C'est idot mais pour un instant, j'ai repensé à Tyr, Cana, Beyrouth, qui attendent que le ciel leur apporte la "stabilisation", la "paix durable" que tout le monde attend - mais pas de la même manière, et pas du tout pour les mêmes raisons.

La lecture quotidienne de la presse ces temps-ci me renvoie avec tellement de dégoût les mêmes mots-concepts-détournés qu'ils dissolvent à eux même l'information en tant que telle.

Aujourd'hui, qui n'est pas pour la "paix"?
Surtout une paix "durable"! Quel magnifique qualificatif...
Sauf qu'il y a une notion de temps qui s'y rattache :

- Imposer la paix quand les belligérants entament l'escalade de la violence, c'est un "cessez-le-feu" (mot qui a l'air d'écorcher les lèvres de certains)
- Attendre que le mieux armé gagne et qu'il n'en reste plus qu'un, c'est un "permis de tuer"

Et dans le cas présent, ça veut simplement dire laisser tout loisir à un pays d'envahir et ravager son voisin. Attendre que le massacre soit total, la destruction bien achevée et les populations éjectées pour envoyer les Nations Unies constater les faits et enterriner la nouvelle géographie du Proche-Orient.
Tout ça parce que la "paix durable", c'est quand le voisin a été éradiqué, et son pays tellement exsangue qu'il n'est même plus bon à occuper : laissons la job à la "force internationnale" de s'assurer qu'aucune vie ne repousse, qu'aucune conscience ne germe dans ces ruines.

Une paix durable, dans un tel contexte, qu'est-ce que c'est? un Reich de 1000 ans? Curieux retournment de l'Histoire...

Cette peur des mots qui fâchent verrolle tellement les discussions internationnales - en particulier quand Israël est impliqué - que cela en devient grotesque et frise le non-sens.

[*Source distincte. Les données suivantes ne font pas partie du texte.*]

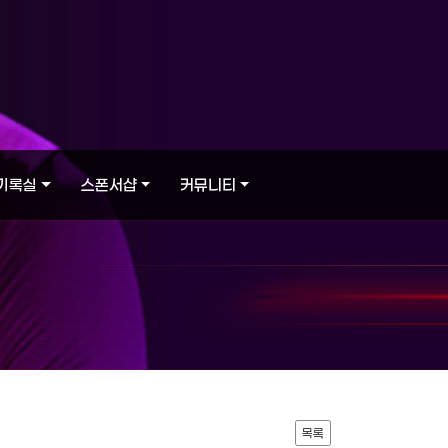
기록실
스폰서샵
커뮤니티
목록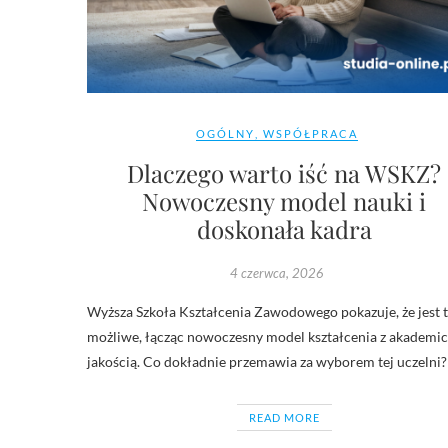
OGÓLNY
,
WSPÓŁPRACA
Dlaczego warto iść na WSKZ?
Nowoczesny model nauki i
doskonała kadra
4 czerwca, 2026
Wyższa Szkoła Kształcenia Zawodowego pokazuje, że jest 
możliwe, łącząc nowoczesny model kształcenia z akademi
jakością. Co dokładnie przemawia za wyborem tej uczelni?
READ MORE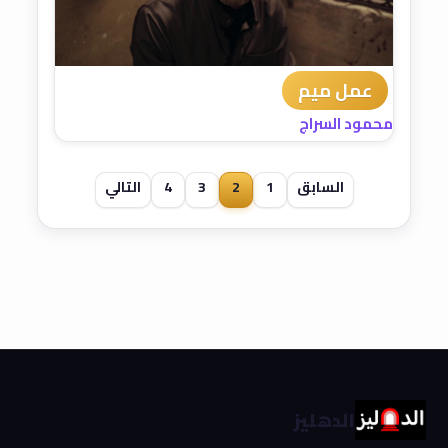
عمل ميم
محمود السراج
السابق
1
2
3
4
التالي
الدهليز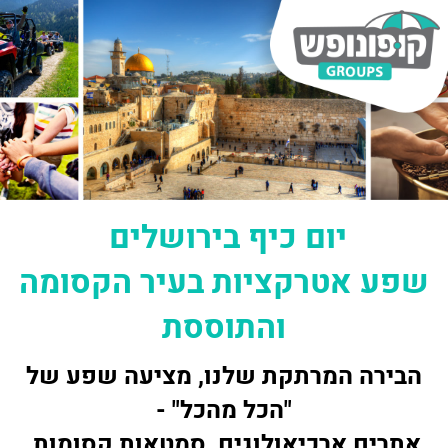
יום כיף בירושלים
שפע אטרקציות בעיר הקסומה
והתוססת
הבירה המרתקת שלנו, מציעה שפע של
"הכל מהכל" -
אתרים ארכיאולוגים, סמטאות קסומות,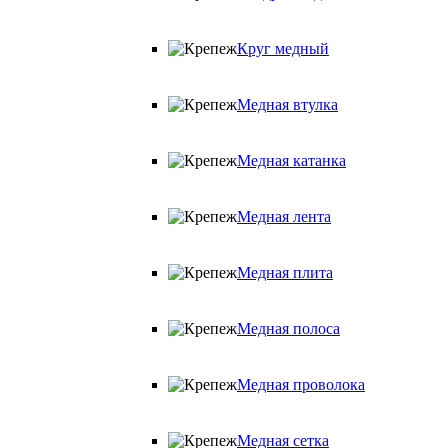
Круг медный
Медная втулка
Медная катанка
Медная лента
Медная плита
Медная полоса
Медная проволока
Медная сетка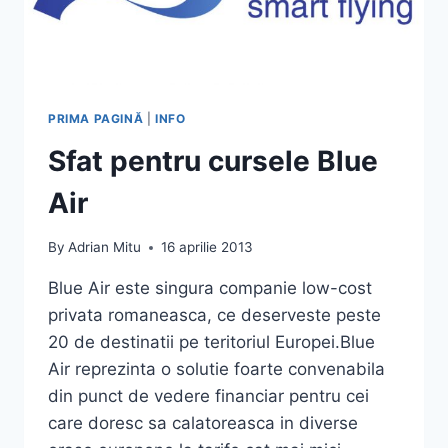
PRIMA PAGINĂ
|
INFO
Sfat pentru cursele Blue
Air
By
Adrian Mitu
16 aprilie 2013
Blue Air este singura companie low-cost
privata romaneasca, ce deserveste peste
20 de destinatii pe teritoriul Europei.Blue
Air reprezinta o solutie foarte convenabila
din punct de vedere financiar pentru cei
care doresc sa calatoreasca in diverse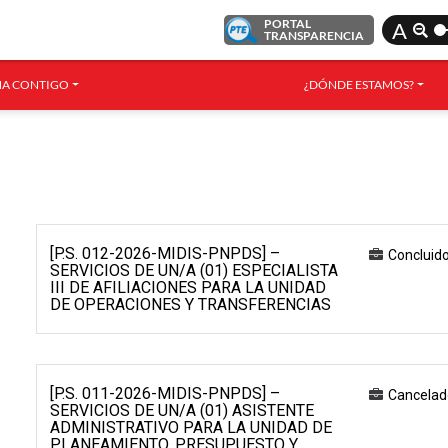
PORTAL
A
TRANSPARENCIA
A CONTIGO
¿DÓNDE ESTAMOS?
[P.S. 012-2026-MIDIS-PNPDS] –
Concluid
SERVICIOS DE UN/A (01) ESPECIALISTA
III DE AFILIACIONES PARA LA UNIDAD
DE OPERACIONES Y TRANSFERENCIAS
[P.S. 011-2026-MIDIS-PNPDS] –
Cancelad
SERVICIOS DE UN/A (01) ASISTENTE
ADMINISTRATIVO PARA LA UNIDAD DE
PLANEAMIENTO, PRESUPUESTO Y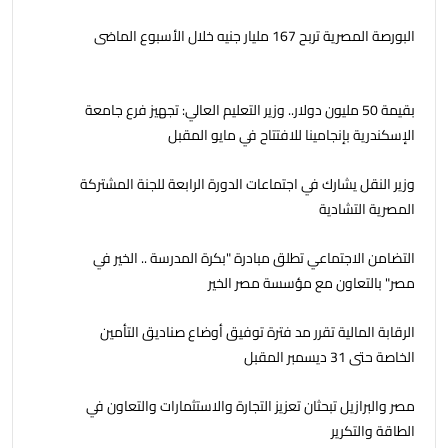
البورصة المصرية تربح 167 مليار جنيه خلال الأسبوع الماضى
بقيمة 50 مليون دولار.. وزير التعليم العالي: تجهيز فرع جامعة
الإسكندرية بإنجامينا للافتتاح في مايو المقبل
وزير النقل يشارك في اجتماعات الدورة الرابعة للجنة المشتركة
المصرية التشادية
التضامن الاجتماعي تطلق مبادرة "بكرة المدرسة .. الخير في
مصر" بالتعاون مع مؤسسة مصر الخير
الرقابة المالية تقرر مد فترة توفيق أوضاع صناديق التأمين
الخاصة حتى 31 ديسمبر المقبل
مصر والبرازيل تبحثان تعزيز التجارة والاستثمارات والتعاون في
الطاقة والتكرير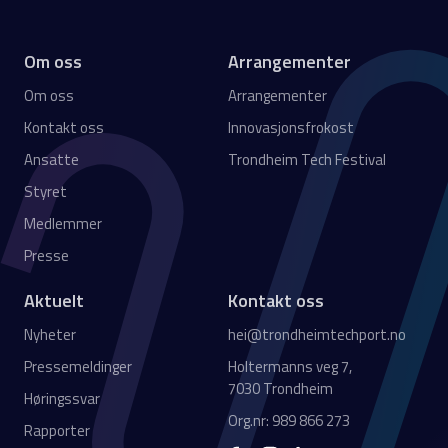
Om oss
Arrangementer
Om oss
Arrangementer
Kontakt oss
Innovasjonsfrokost
Ansatte
Trondheim Tech Festival
Styret
Medlemmer
Presse
Aktuelt
Kontakt oss
Nyheter
hei@trondheimtechport.no
Pressemeldinger
Holtermanns veg 7,
7030 Trondheim
Høringssvar
Org.nr: 989 866 273
Rapporter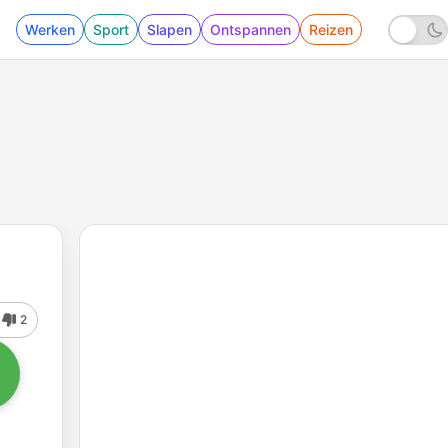
Werken
Sport
Slapen
Ontspannen
Reizen
2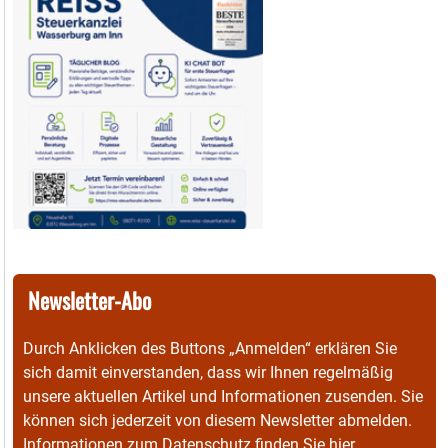
Newsletter-Abo
Durch Anklicken des Buttons „Anmelden“ erklären Sie
sich damit einverstanden, dass wir Ihnen regelmäßig
unsere aktuellen Artikel und Informationen zusenden. Sie
können sich jederzeit von diesem Newsletter abmelden.
Informationen zum Datenschutz finden Sie
hier
.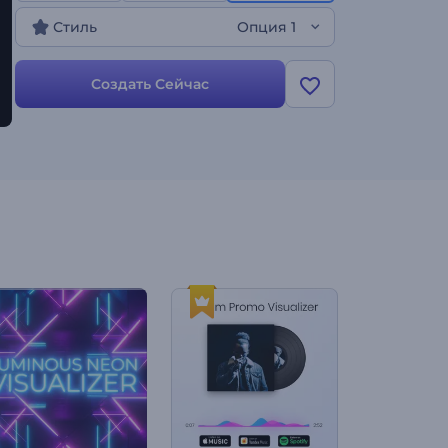
вариантов цвета, и все готово. Шаблон
Стиль
Опция 1
идеально подходит для музыкальных
видеоклипов, живых выступлений и
продвижения музыки в социальных сетях,
Создать Сейчас
предлагая уникальный способ демонстрации
ваших треков. Начните прямо сейчас!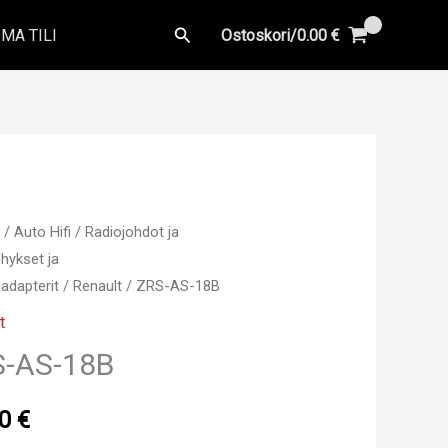
Hae
MA TILI
Ostoskori/
0.00
€
u
/
Auto Hifi
/
Radiojohdot ja
hykset ja
adapterit
/
Renault
/ ZRS-AS-18B
t
S-AS-18B
00
€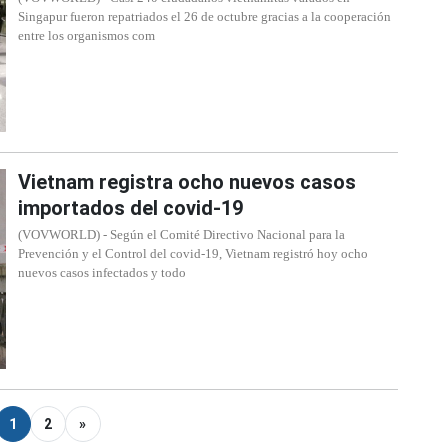
Singapur fueron repatriados el 26 de octubre gracias a la cooperación
entre los organismos com
Vietnam registra ocho nuevos casos
importados del covid-19
(VOVWORLD) - Según el Comité Directivo Nacional para la
Prevención y el Control del covid-19, Vietnam registró hoy ocho
nuevos casos infectados y todo
1
2
»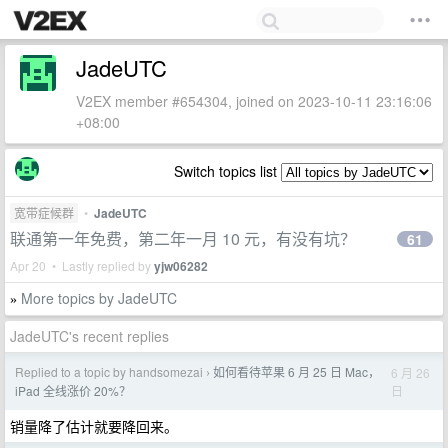
JadeUTC
V2EX member #654304, joined on 2023-10-11 23:16:06
+08:00
Switch topics list
宽带症候群
•
JadeUTC
联通第一年免费，第二年一月 10 元，有没有坑？
61
Apr 20 • Lastly replied by
yjw06282
More topics by JadeUTC
»
JadeUTC's recent replies
Replied to a topic by handsomezai
如何看待苹果 6 月 25 日 Mac，
6 月 26
›
日
iPad 全线涨价 20%？
销量降了估计就要降回来。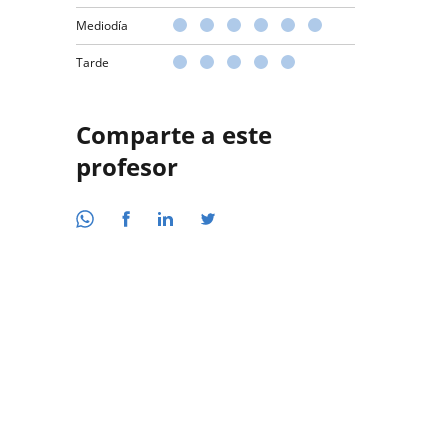
Mediodía
Tarde
Comparte a este
profesor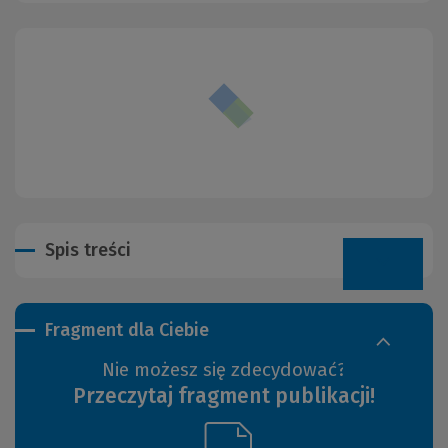
Spis treści
Fragment dla Ciebie
Nie możesz się zdecydować?
Przeczytaj fragment publikacji!
(Link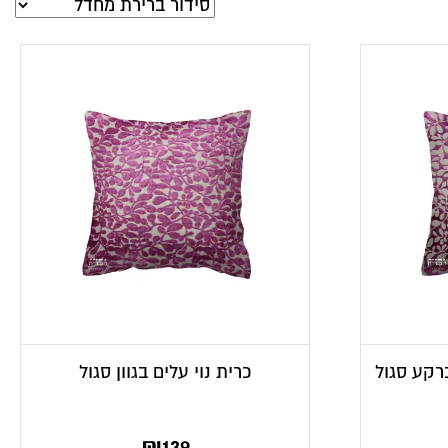
ברקע סגול
כרית נוי עלים בגוון סגול
₪
139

Cela donne des discussion ubuesques aux Nations Unies, et des articles de journaux chaque jour un peu plus vide de sens.

Tristes perspectives en tous cas pour les Palestiniens. De nos jours, avoir un pays et des frontières reconnues internationnalement ne pèse pas lourd dans la balance. Peut-être que le status de réfugié est finalement mieux protégé que celui de citoyen?

En tous cas. Les notions ont bien changé à travers les siècles.
Imaginez quand on enseignera aux enfants que leurs arrières grands parents étaient peut-être des "Terroristes" dans la Résistance. Les petits-fils de collabos leur interdiront-ils de prendre l'avion?

Une chose est sûre, le vocabulaire doit suivre l'actualité, et oublier un peu l'Histoire :

Gaule, -100 : "conquête"
Mexique, 1519 : "évangélisation"
Algérie, 1830 : "colonisation"
France, 1939 : "occupation"
Pologne
1945 : "annexion"
Irak 1991 : "Libération"
Tchétchénie 1999 : "stabilisation"
Irak 2003 : "démocratisation"
Liban 2006 : "paix durable"

De quoi y perdre son latin. Les choses étaient tout de même plus claires dans l'antiquité. Pas si fous, ces Romains : au moins, ils savaient pourquoi ils se battaient!